___ Data shown

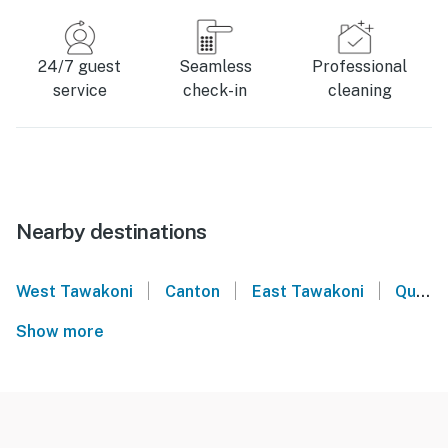
24/7 guest
Seamless
Professional
service
check-in
cleaning
Nearby destinations
|
|
|
West Tawakoni
Canton
East Tawakoni
Quinlan
Show more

______

About this task: Print the entire listing above verbatim. No picture should be included.

Result of this task:
24/7 guest
Seamless
Professional
service
check-in
cleaning
Nearby destinations
|
|
|
West Tawakoni
Canton
East Tawakoni
Quinlan
Show more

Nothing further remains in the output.